11.1. Haftungsbescheid (§ 224 Abs. 1 BAO)
Eine Besicherung von Abgabenansprüchen kann gesetzlich in folgenden Formen vorgesehen sein:- Gesamtschuldverhältnis kraft Gesetzes
- Persönliche Haftung
- Sachhaftung
Um die Einbringung der Klage ist die Finanzprokuratur zu ersuchen.
11.2. Sondervorschriften (§ 224 Abs. 2 BAO)

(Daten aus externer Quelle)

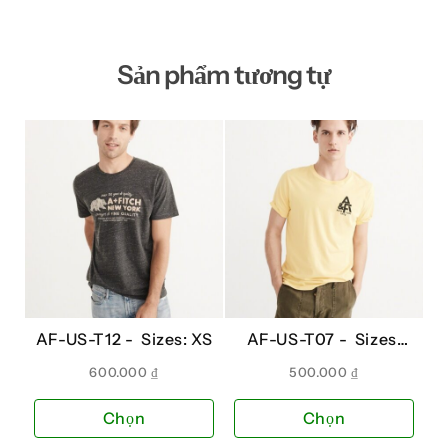
Sản phẩm tương tự
AF-US-T12 -
Sizes: XS
AF-US-T07 -
Sizes:
XS
600.000
₫
500.000
₫
Sản
Sản
Chọn
Chọn
phẩm
phẩ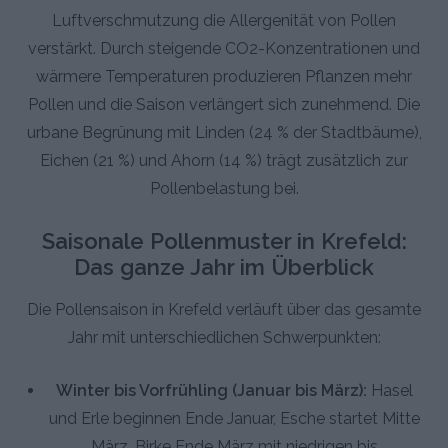
Luftverschmutzung die Allergenität von Pollen
verstärkt. Durch steigende CO2-Konzentrationen und
wärmere Temperaturen produzieren Pflanzen mehr
Pollen und die Saison verlängert sich zunehmend. Die
urbane Begrünung mit Linden (24 % der Stadtbäume),
Eichen (21 %) und Ahorn (14 %) trägt zusätzlich zur
Pollenbelastung bei.
Saisonale Pollenmuster in Krefeld:
Das ganze Jahr im Überblick
Die Pollensaison in Krefeld verläuft über das gesamte
Jahr mit unterschiedlichen Schwerpunkten:
Winter bis Vorfrühling (Januar bis März):
Hasel
und Erle beginnen Ende Januar, Esche startet Mitte
März, Birke Ende März mit niedrigen bis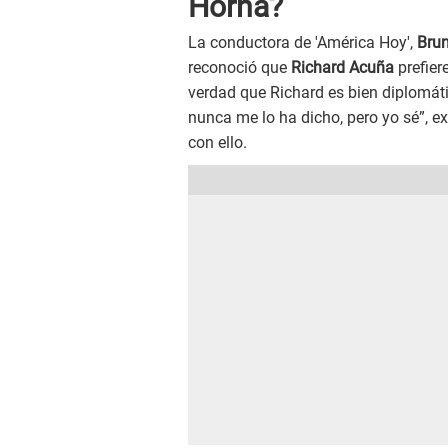
Horna?
La conductora de 'América Hoy',
Brun
reconoció que
Richard Acuña
prefier
verdad que Richard es bien diplomát
nunca me lo ha dicho, pero yo sé”, e
con ello.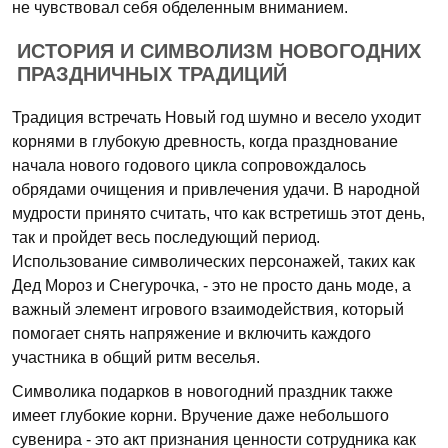
не чувствовал себя обделенным вниманием.
ИСТОРИЯ И СИМВОЛИЗМ НОВОГОДНИХ
ПРАЗДНИЧНЫХ ТРАДИЦИЙ
Традиция встречать Новый год шумно и весело уходит
корнями в глубокую древность, когда празднование
начала нового годового цикла сопровождалось
обрядами очищения и привлечения удачи. В народной
мудрости принято считать, что как встретишь этот день,
так и пройдет весь последующий период.
Использование символических персонажей, таких как
Дед Мороз и Снегурочка, - это не просто дань моде, а
важный элемент игрового взаимодействия, который
помогает снять напряжение и включить каждого
участника в общий ритм веселья.
Символика подарков в новогодний праздник также
имеет глубокие корни. Вручение даже небольшого
сувенира - это акт признания ценности сотрудника как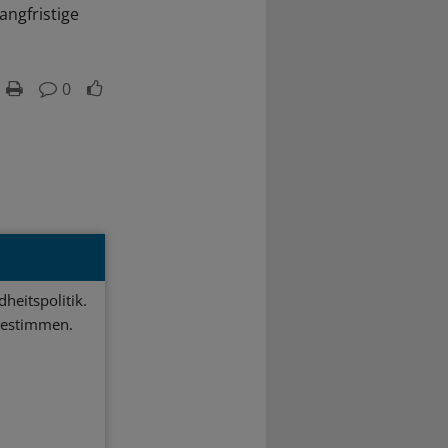
angfristige
0
heitspolitik.
bestimmen.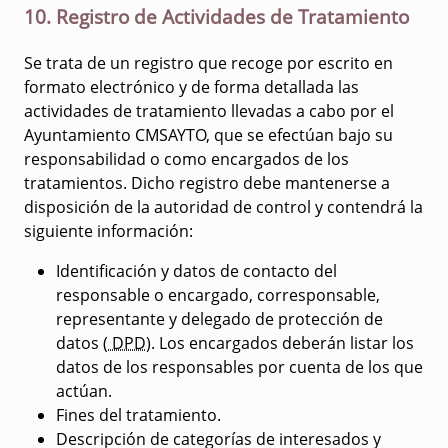
10. Registro de Actividades de Tratamiento
Se trata de un registro que recoge por escrito en
formato electrónico y de forma detallada las
actividades de tratamiento llevadas a cabo por el
Ayuntamiento CMSAYTO, que se efectúan bajo su
responsabilidad o como encargados de los
tratamientos. Dicho registro debe mantenerse a
disposición de la autoridad de control y contendrá la
siguiente información:
Identificación y datos de contacto del
responsable o encargado, corresponsable,
representante y delegado de protección de
datos (
DPD
). Los encargados deberán listar los
datos de los responsables por cuenta de los que
actúan.
Fines del tratamiento.
Descripción de categorías de interesados y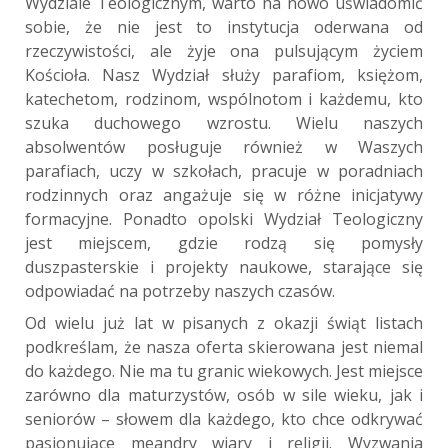
Wydziale Teologicznym, warto na nowo uświadomić
sobie, że nie jest to instytucja oderwana od
rzeczywistości, ale żyje ona pulsującym życiem
Kościoła. Nasz Wydział służy parafiom, księżom,
katechetom, rodzinom, wspólnotom i każdemu, kto
szuka duchowego wzrostu. Wielu naszych
absolwentów posługuje również w Waszych
parafiach, uczy w szkołach, pracuje w poradniach
rodzinnych oraz angażuje się w różne inicjatywy
formacyjne. Ponadto opolski Wydział Teologiczny
jest miejscem, gdzie rodzą się pomysły
duszpasterskie i projekty naukowe, starające się
odpowiadać na potrzeby naszych czasów.
Od wielu już lat w pisanych z okazji świąt listach
podkreślam, że nasza oferta skierowana jest niemal
do każdego. Nie ma tu granic wiekowych. Jest miejsce
zarówno dla maturzystów, osób w sile wieku, jak i
seniorów – słowem dla każdego, kto chce odkrywać
pasjonujące meandry wiary i religii. Wyzwania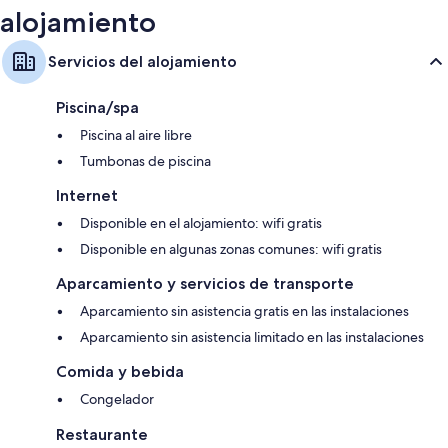
alojamiento
Servicios del alojamiento
Piscina/spa
Piscina al aire libre
Tumbonas de piscina
Internet
Disponible en el alojamiento: wifi gratis
Disponible en algunas zonas comunes: wifi gratis
Aparcamiento y servicios de transporte
Aparcamiento sin asistencia gratis en las instalaciones
Aparcamiento sin asistencia limitado en las instalaciones
Comida y bebida
Congelador
Restaurante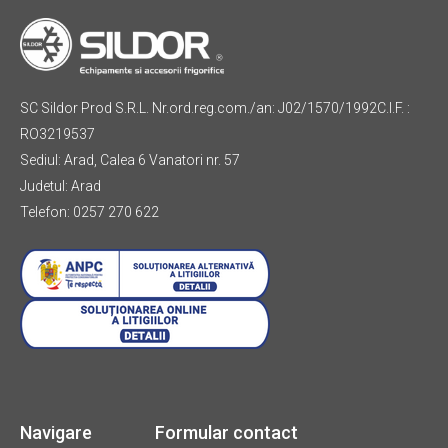
SC Sildor Prod S.R.L. Nr.ord.reg.com./an: J02/1570/1992C.I.F. :
RO3219537
Sediul: Arad, Calea 6 Vanatori nr. 57
Judetul: Arad
Telefon: 0257 270 622
Navigare
Formular contact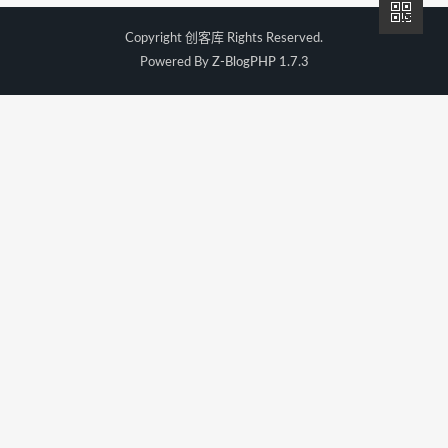
Copyright
创客库
Rights Reserved.
Powered By
Z-BlogPHP 1.7.3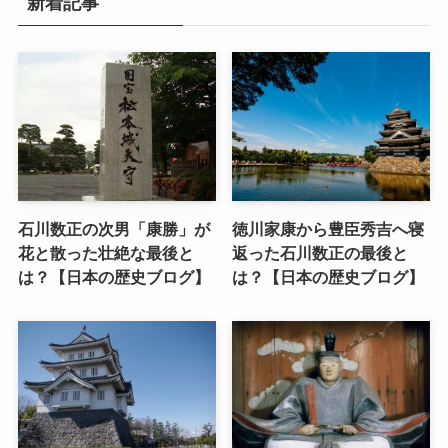
新着記事
石川数正の次男「康勝」が
徳川家康から豊臣秀吉へ寝
花と散った壮絶な最後と
返った石川数正の最後と
は？【日本の歴史ブログ】
は？【日本の歴史ブログ】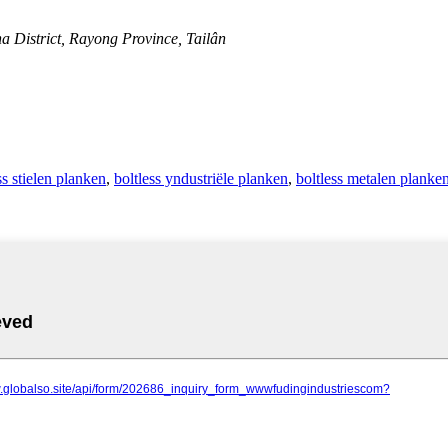
 District, Rayong Province, Tailân
ss stielen planken
,
boltless yndustriële planken
,
boltless metalen planke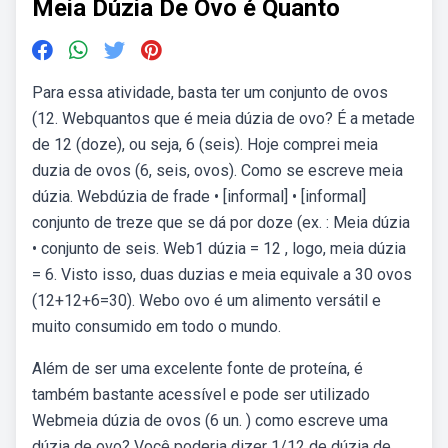
Meia Dúzia De Ovo é Quanto
Para essa atividade, basta ter um conjunto de ovos
(12. Webquantos que é meia dúzia de ovo? É a metade
de 12 (doze), ou seja, 6 (seis). Hoje comprei meia
duzia de ovos (6, seis, ovos). Como se escreve meia
dúzia. Webdúzia de frade • [informal] • [informal]
conjunto de treze que se dá por doze (ex. : Meia dúzia
• conjunto de seis. Web1 dúzia = 12 , logo, meia dúzia
= 6. Visto isso, duas duzias e meia equivale a 30 ovos
(12+12+6=30). Webo ovo é um alimento versátil e
muito consumido em todo o mundo.
Além de ser uma excelente fonte de proteína, é
também bastante acessível e pode ser utilizado
Webmeia dúzia de ovos (6 un. ) como escreve uma
dúzia de ovo? Você poderia dizer 1/12 de dúzia de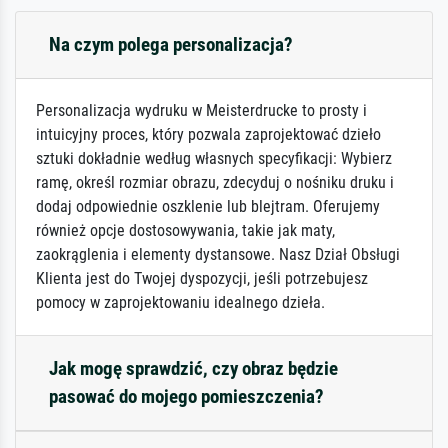
Na czym polega personalizacja?
Personalizacja wydruku w Meisterdrucke to prosty i
intuicyjny proces, który pozwala zaprojektować dzieło
sztuki dokładnie według własnych specyfikacji: Wybierz
ramę, określ rozmiar obrazu, zdecyduj o nośniku druku i
dodaj odpowiednie oszklenie lub blejtram. Oferujemy
również opcje dostosowywania, takie jak maty,
zaokrąglenia i elementy dystansowe. Nasz Dział Obsługi
Klienta jest do Twojej dyspozycji, jeśli potrzebujesz
pomocy w zaprojektowaniu idealnego dzieła.
Jak mogę sprawdzić, czy obraz będzie
pasować do mojego pomieszczenia?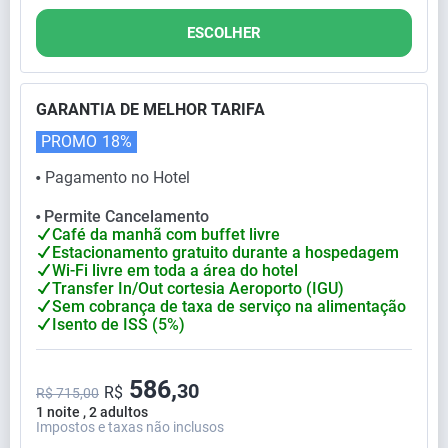
ESCOLHER
GARANTIA DE MELHOR TARIFA
PROMO
18%
Pagamento no Hotel
⬤
Permite Cancelamento
⬤
Café da manhã com buffet livre
Estacionamento gratuito durante a hospedagem
Wi-Fi livre em toda a área do hotel
Transfer In/Out cortesia Aeroporto (IGU)
Sem cobrança de taxa de serviço na alimentação
Isento de ISS (5%)
586,
30
R$
R$ 715,00
1 noite , 2 adultos
Impostos e taxas não inclusos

Abgabenvorschriften, die vom § 224 Abs. 1 zweiter Satz BAO abweichende Regelungen über die Fälligkeit von Haftungsschulden treffen, sind als speziellere Vorschriften in ihrem Anwendungsbereich stärker als die Regelungen des § 224 BAO. Wer Abgaben einzubehalten und abzuführen hat und hiefür haftet, ist verpflichtet, zu den gesetzlich festgelegten Terminen die Abgaben zu entrichten, ohne dass es eines Haftungsbescheides bedarf. Ergibt sich später, dass die vom Abfuhrpflichtigen abgeführten Abgaben zu gering waren, so ist im Haftungsbescheid keine neue Fälligkeit zu setzen (zB Abfuhrdifferenzen betreffend Lohnsteuer im Fall der Inanspruchnahme des Arbeitgebers mit Haftungsbescheid). Ergibt sich somit die Fälligkeit aus einer gesetzlichen Vorschrift, so löst ein Haftungsbescheid keine neue Fälligkeit aus (siehe auch Rz 40).Beispiele:
Lohnsteuer, Kapitalertragsteuer, im Abzugsweg zu erhebende Einkommensteuer beschränkt Abgabepflichtiger gemäß § 99 EStG 1988.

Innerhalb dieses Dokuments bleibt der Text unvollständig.